It seems that I'm in perpetual catch-up mode with my favorite governance links posts. Lack of material worthy of sharing certainly isn't the challenge of late. I'll do my best to present the cream of the online crop, from those gathered since my last "overheard" post.
That I would choose this video to lead off this week's offerings might surprise you, but it might make a bit of sense to regular readers who recognize my love of open governance spaces. If we avoid over-programming every board meeting, if we accept John Seely Brown's challenge to "attract people in unexpected ways to help ask, frame and answer...questions," we create the kinds of serendipitous environments where boards have the capacity to respond creatively and appropriately to the ever-changing needs of our communities.
Fixing your nonprofit board: When incremental steps aren't enough (Alice Korngold)

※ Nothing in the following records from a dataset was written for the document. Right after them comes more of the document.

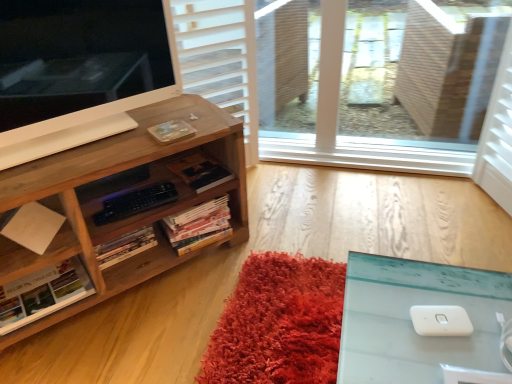 Identify the location of vacant space underneath white glossy computer monitor at upper left (from a real-world perspective). The image size is (512, 384). (103, 126). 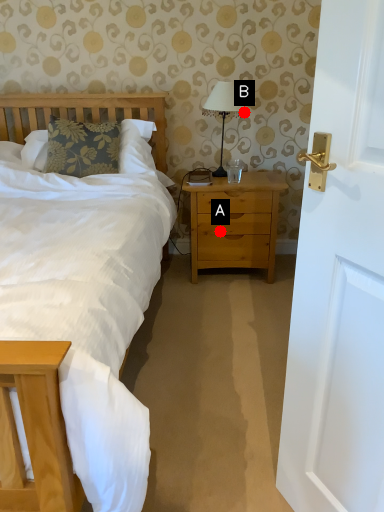 Question: Two points are circled on the image, labeled by A and B beside each circle. Which point is farther to the camera?

Choices:
 (A) A is further
 (B) B is further

Answer: (B) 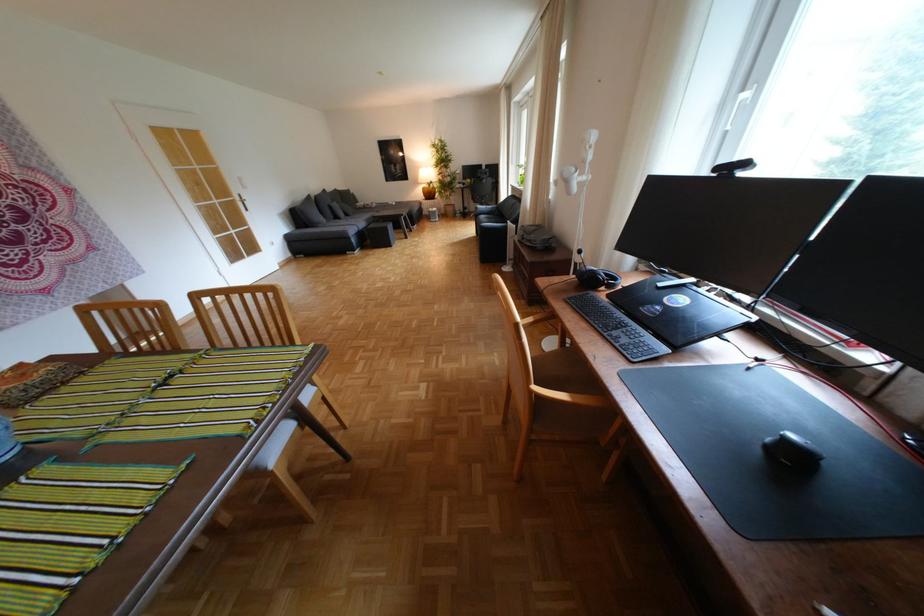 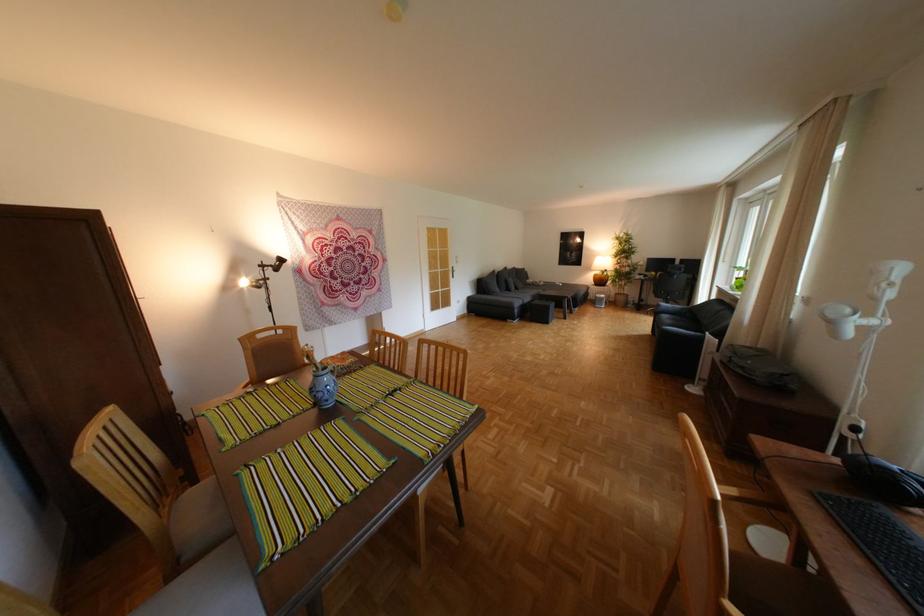 Find the pixel in the second image that matches (x=446, y=161) in the first image.

(626, 252) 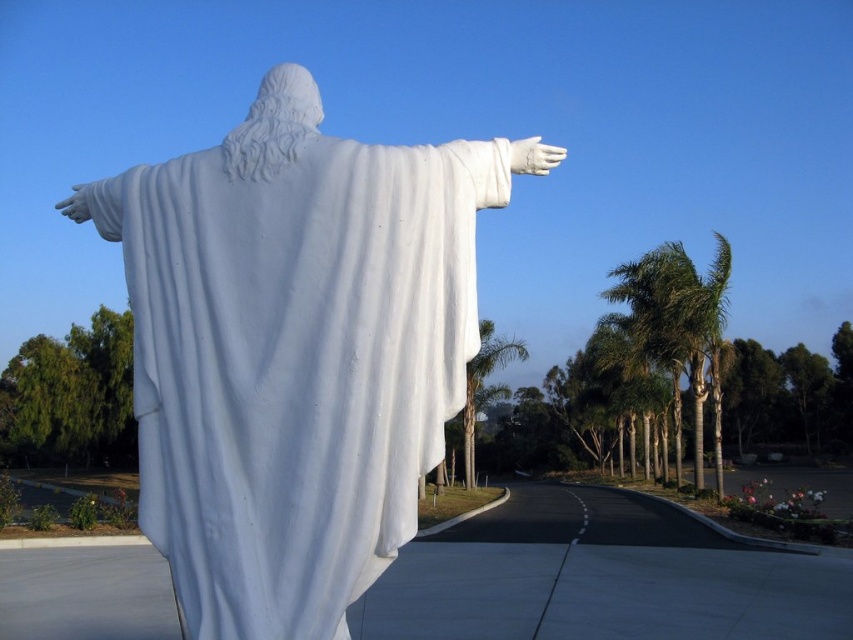 Question: Which point appears farthest from the camera in this image?

Choices:
 (A) (691, 276)
 (B) (479, 385)
 (C) (500, 164)

Answer: (B)

Question: Which point is farther from the camera taking this photo?

Choices:
 (A) (622, 291)
 (B) (161, 301)

Answer: (A)

Question: Is the position of white marble statue at center more distant than that of green leafy palm tree at center?

Choices:
 (A) yes
 (B) no

Answer: (B)

Question: Does white marble statue at center appear on the right side of green leafy palm tree at center?

Choices:
 (A) yes
 (B) no

Answer: (B)

Question: Estimate the real-world distances between objects in this image. Which object is closer to the white marble statue at center?

Choices:
 (A) green leafy palm trees at right
 (B) green leafy palm tree at center

Answer: (B)

Question: Is white marble statue at center above green leafy palm tree at center?

Choices:
 (A) no
 (B) yes

Answer: (B) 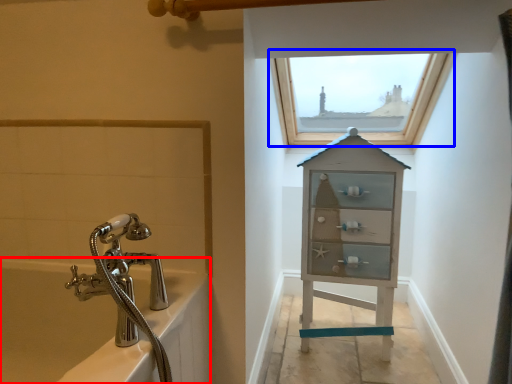 Question: Which of the following is the farthest to the observer, bath (highlighted by a red box) or window (highlighted by a blue box)?

Choices:
 (A) bath
 (B) window

Answer: (B) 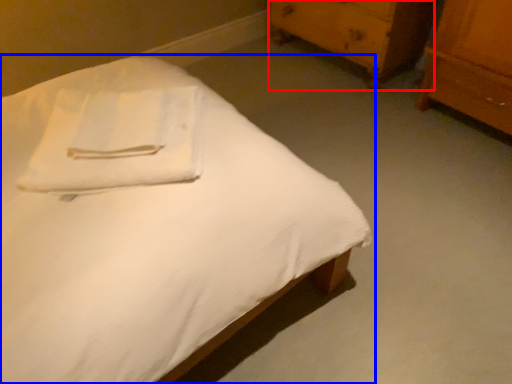 Question: Which object is further to the camera taking this photo, chest of drawers (highlighted by a red box) or bed (highlighted by a blue box)?

Choices:
 (A) chest of drawers
 (B) bed

Answer: (A) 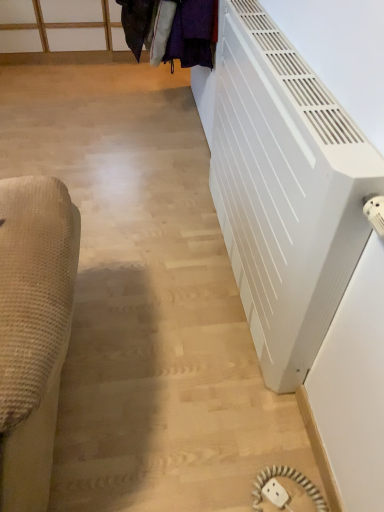 Locate an element on the screen. free area behind white matte radiator at right is located at coordinates (167, 173). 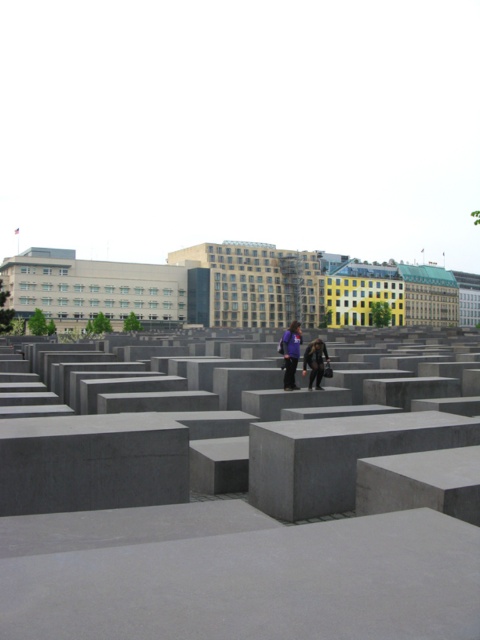 Is purple fabric jacket at center closer to camera compared to dark gray concrete blocks at center?

No, it is behind dark gray concrete blocks at center.

Can you confirm if purple fabric jacket at center is shorter than dark gray concrete blocks at center?

No.

The height and width of the screenshot is (640, 480). What are the coordinates of `purple fabric jacket at center` in the screenshot? It's located at click(x=290, y=353).

Is point (266, 632) positioned after point (288, 352)?

No, (266, 632) is closer to viewer.

Which is behind, point (335, 451) or point (292, 372)?

The point (292, 372) is more distant.

Is point (168, 547) behind point (292, 344)?

No.

This screenshot has width=480, height=640. In order to click on gray concrete blocks at center in this screenshot , I will do `click(245, 518)`.

Can you confirm if gray concrete blocks at center is taller than dark gray concrete blocks at center?

Indeed, gray concrete blocks at center has a greater height compared to dark gray concrete blocks at center.

Is point (28, 442) less distant than point (323, 355)?

Yes.

You are a GUI agent. You are given a task and a screenshot of the screen. Output one action in this format:
    pyautogui.click(x=<x>, y=<y>)
    Task: Click on the gray concrete blocks at center
    This screenshot has width=480, height=640.
    Given the screenshot: What is the action you would take?
    pyautogui.click(x=245, y=518) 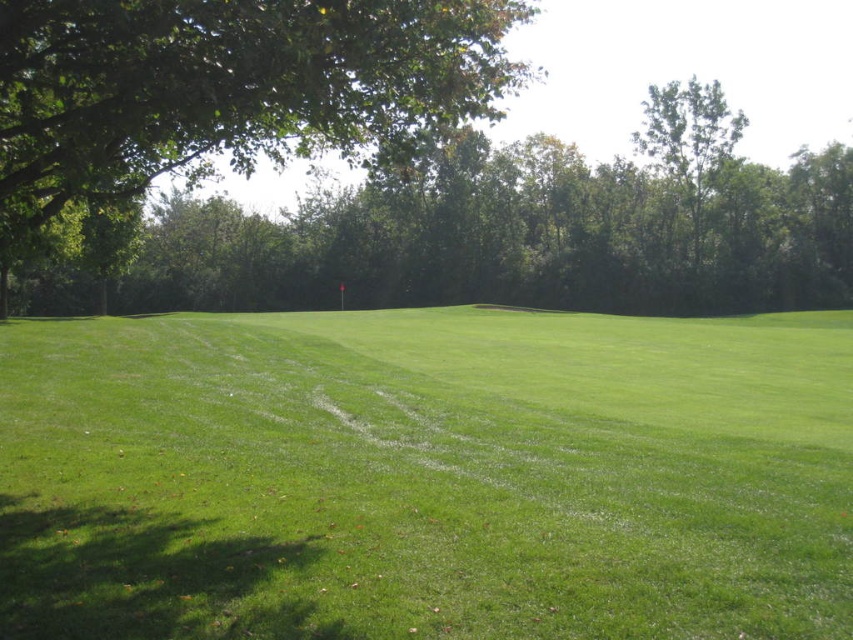 Question: Observing the image, what is the correct spatial positioning of green leafy tree at upper left in reference to green leafy tree at upper right?

Choices:
 (A) below
 (B) above

Answer: (A)

Question: Can you confirm if green grass at center is wider than green leafy tree at upper left?

Choices:
 (A) yes
 (B) no

Answer: (B)

Question: Which object is positioned farthest from the green leafy tree at upper right?

Choices:
 (A) green leafy tree at upper left
 (B) green grass at center

Answer: (A)

Question: Which point appears farthest from the camera in this image?

Choices:
 (A) (78, 556)
 (B) (90, 26)
 (C) (693, 240)

Answer: (C)

Question: Which point is closer to the camera taking this photo?

Choices:
 (A) (741, 122)
 (B) (340, 86)
 (C) (538, 586)

Answer: (C)

Question: Can you confirm if green leafy tree at upper left is positioned above green leafy tree at upper right?

Choices:
 (A) yes
 (B) no

Answer: (B) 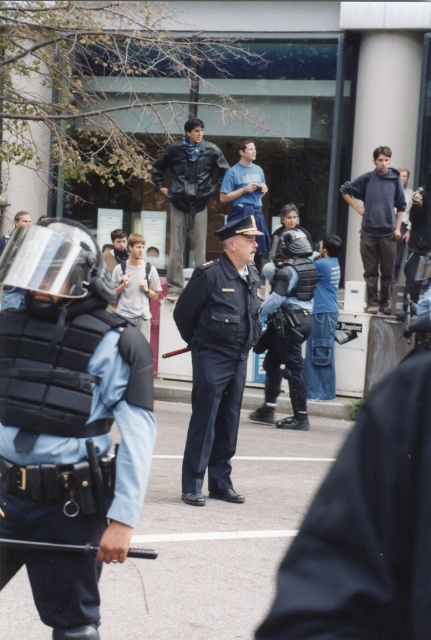 Is dark blue uniform at center closer to camera compared to leather jacket at center?

That is True.

Which is more to the left, dark blue uniform at center or leather jacket at center?

Positioned to the left is leather jacket at center.

Between point (256, 332) and point (208, 196), which one is positioned in front?

Point (256, 332) is more forward.

Find the location of a particular element. dark blue uniform at center is located at coordinates (218, 356).

From the picture: Can you confirm if matte black vest at left is shorter than light gray uniform at center?

Incorrect, matte black vest at left's height does not fall short of light gray uniform at center's.

Who is more distant from viewer, (33, 470) or (118, 289)?

Positioned behind is point (118, 289).

Find the location of a particular element. Image resolution: width=431 pixels, height=640 pixels. matte black vest at left is located at coordinates (68, 420).

Who is more forward, (218, 285) or (149, 307)?

Positioned in front is point (218, 285).

Measure the distance between dark blue uniform at center and camera.

The distance of dark blue uniform at center from camera is 22.60 feet.

Does point (246, 317) come in front of point (119, 301)?

That is True.

At what (x,y) coordinates should I click in order to perform the action: click on dark blue uniform at center. Please return your answer as a coordinate pair (x, y). The height and width of the screenshot is (640, 431). Looking at the image, I should click on (218, 356). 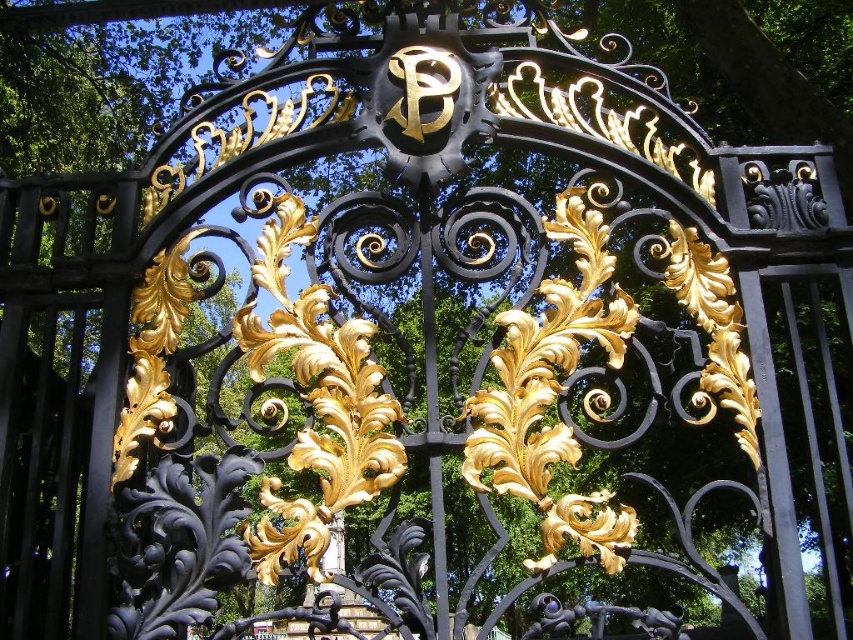 Does glossy gold leaf at center have a greater height compared to gold leaf design at center?

Indeed, glossy gold leaf at center has a greater height compared to gold leaf design at center.

In the scene shown: Which of these two, glossy gold leaf at center or gold leaf design at center, stands taller?

Standing taller between the two is glossy gold leaf at center.

Which is behind, point (318, 339) or point (701, 248)?

Positioned behind is point (701, 248).

Identify the location of glossy gold leaf at center. (315, 403).

Between gold leafy ornament at center and glossy gold leaf at center, which one has less height?

Standing shorter between the two is glossy gold leaf at center.

Who is more forward, (604, 323) or (328, 426)?

Positioned in front is point (328, 426).

Where is `gold leafy ornament at center`? gold leafy ornament at center is located at coordinates (553, 394).

Who is lower down, gold leafy ornament at center or gold leaf design at center?

Positioned lower is gold leafy ornament at center.

Is gold leafy ornament at center bigger than gold leaf design at center?

Indeed, gold leafy ornament at center has a larger size compared to gold leaf design at center.

Is point (556, 241) in front of point (712, 321)?

No, it is not.

Locate an element on the screen. The height and width of the screenshot is (640, 853). gold leafy ornament at center is located at coordinates (553, 394). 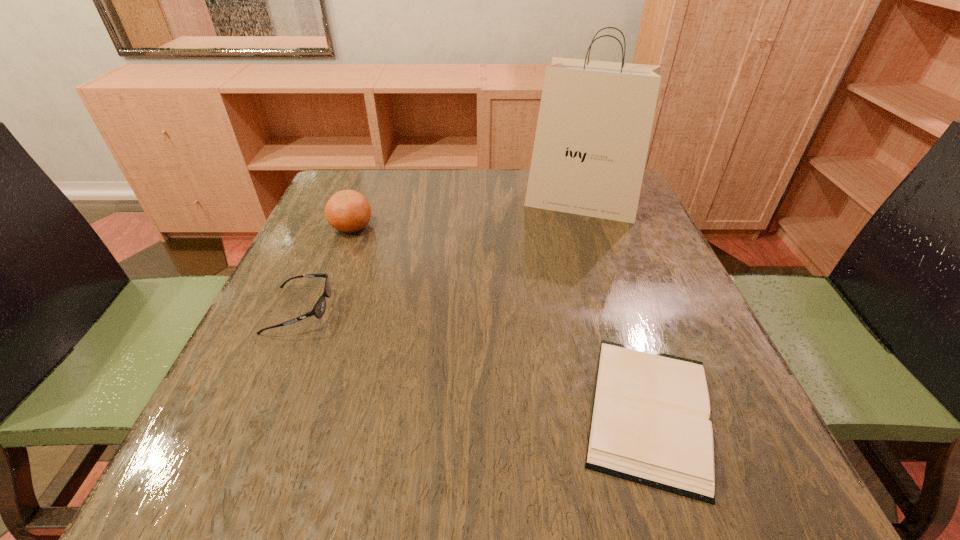 At what (x,y) coordinates should I click in order to perform the action: click on free space at the far edge of the desktop. Please return your answer as a coordinate pair (x, y). The image size is (960, 540). Looking at the image, I should click on (482, 187).

In the image, there is a desktop. Find the location of `vacant space at the near edge`. vacant space at the near edge is located at coordinates (412, 501).

Find the location of a particular element. free region at the left edge is located at coordinates (330, 271).

Find the location of `vacant space at the right edge of the desktop`. vacant space at the right edge of the desktop is located at coordinates (631, 224).

The width and height of the screenshot is (960, 540). In the image, there is a desktop. What are the coordinates of `vacant space at the far left corner` in the screenshot? It's located at (349, 179).

At what (x,y) coordinates should I click in order to perform the action: click on free space at the near right corner of the desktop. Please return your answer as a coordinate pair (x, y). The image size is (960, 540). Looking at the image, I should click on (775, 486).

Locate an element on the screen. The image size is (960, 540). free space that is in between the shortest object and the second tallest object is located at coordinates (500, 319).

The width and height of the screenshot is (960, 540). What are the coordinates of `free space between the second tallest object and the sunglasses` in the screenshot? It's located at (325, 268).

Find the location of `unoccupied area between the shortest object and the tallest object`. unoccupied area between the shortest object and the tallest object is located at coordinates (615, 306).

Find the location of `free space between the clementine and the nearest object`. free space between the clementine and the nearest object is located at coordinates (500, 319). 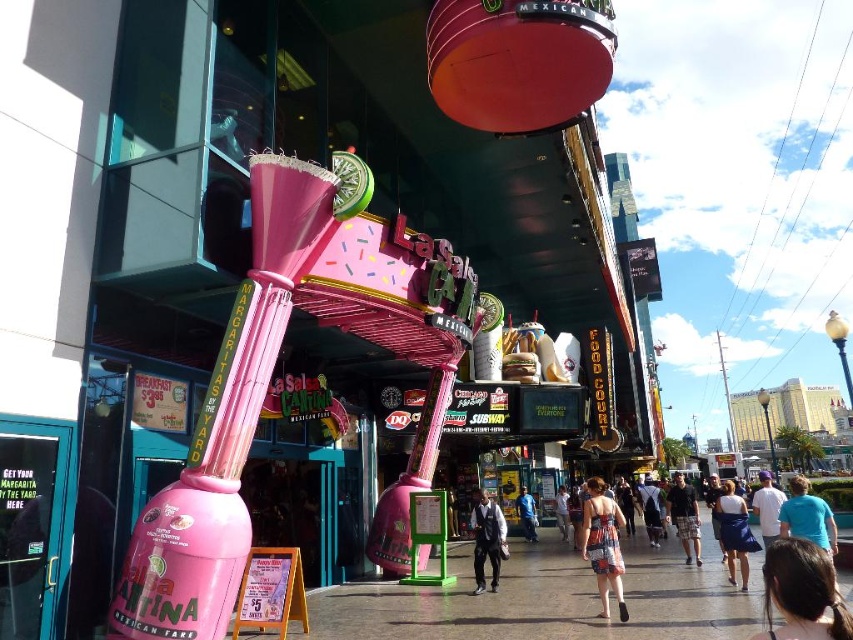 Who is lower down, blue cotton shirt at center or white cotton shirt at lower right?

white cotton shirt at lower right is lower down.

Is blue cotton shirt at center positioned behind white cotton shirt at lower right?

That is False.

The height and width of the screenshot is (640, 853). Identify the location of blue cotton shirt at center. pyautogui.click(x=807, y=516).

Between dark brown hair at lower right and denim shorts at center, which one is positioned lower?

denim shorts at center is below.

Is dark brown hair at lower right positioned before denim shorts at center?

Yes, dark brown hair at lower right is in front of denim shorts at center.

Does point (804, 628) come farther from viewer compared to point (564, 502)?

No, it is in front of (564, 502).

Locate an element on the screen. dark brown hair at lower right is located at coordinates (802, 593).

Which of these two, printed cotton dress at center or blue cotton shirt at center, stands taller?

Standing taller between the two is blue cotton shirt at center.

Is printed cotton dress at center bigger than blue cotton shirt at center?

No, printed cotton dress at center is not bigger than blue cotton shirt at center.

Find the location of `printed cotton dress at center`. printed cotton dress at center is located at coordinates (602, 545). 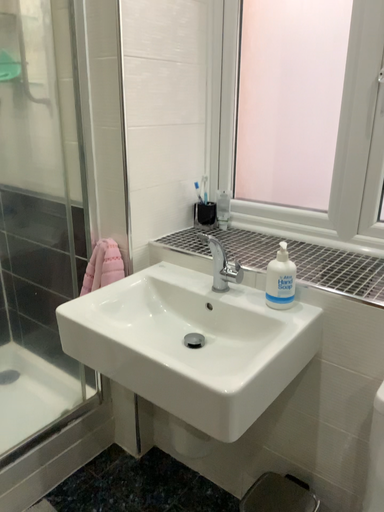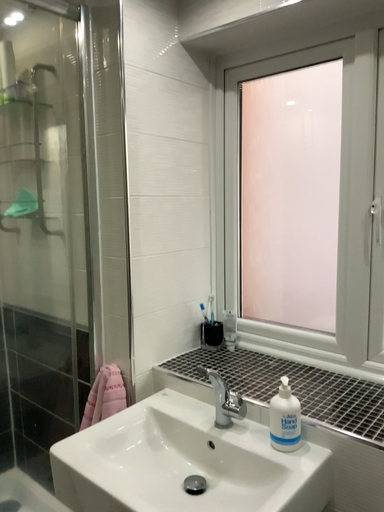 Question: How did the camera likely rotate when shooting the video?

Choices:
 (A) rotated downward
 (B) rotated upward

Answer: (B)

Sometimes, it just needs to be said - and Alice does so in a straightforward and convicting way here. Many board issues simply can't be tweaked out of existence; the problems lie far deeper than a superficial fix. Alice describes the process she uses to guide boards through what ultimately becomes a transformative process. Governance requires bravery and leadership, especially now. This post not only reminds us of that, it offers focal points for thinking more deeply about the ways in which we should be working to meet the challenges we face as nonprofit leaders.
Great organizational answers come from community questions (Nancy Iannone)
I'm doubly pleased to share this important post - first, because it brings us straight to the essence of nonprofit work, the community; and second, because it's written by the wise and wonderful Nancy Iannone. I don't know about you, but I've wallowed in the "if we just had..." quagmire that she describes in the opening sentence (even though I know better). Nancy's post does a beautiful job of encouraging us to bring our focus to where it should be - our ultimate community impact and the engagement needed to ensure effectiveness. Marvelous, Nancy - and congratulations on your first post on the Creating the Future blog!
A unique way to achieve entire board giving (Susan Hammond)
You may recall that I wrote about the sticky question of a board giving policy earlier this spring. I offer this post, not as the perfect, easy way to get out of the kind of board financial commitment that many funders seek, but as a reminder that accomplishing full participation need not be the harrowing and traumatic experience that too many of us anticipate.
What to do with board members who don't do anything (Jan Masaoka)
(I'm remembering that I haven't yet fulfilled a promise to several American Bar Association leaders to add a "dealing with difficult members" section to my online board presidents resource...) We've all served with board members who failed to live up to their potential - or their bottom line responsibilities. We've probably picked up some of the slack created in their absence. This great list by Jan Masaoka reminds us that there can be a range of obstacles for lack of participation, more than a few originating at the board level, and that they needn't necessarily lead to termination. Ask. Listen. Act when appropriate. Fix what is broken, for them and others now and in the future. But also hold them accountable.
Active and passive learning in organizations (Stephen Gill)
I'll end on a positive and learning-themed note. In this post, Stephen reinforces the idea that learning takes many forms, most of them informal and embedded in the routine work that we do. I am especially drawn to his 10 additional "ways of learning." Number 4 is particularly germane to nonprofit boards and their reason for being (Now you must click through...!). What "ways" on either the original list or Gill's additions already are part of your board's processes? What could be added to enhance your learning and build your capacity?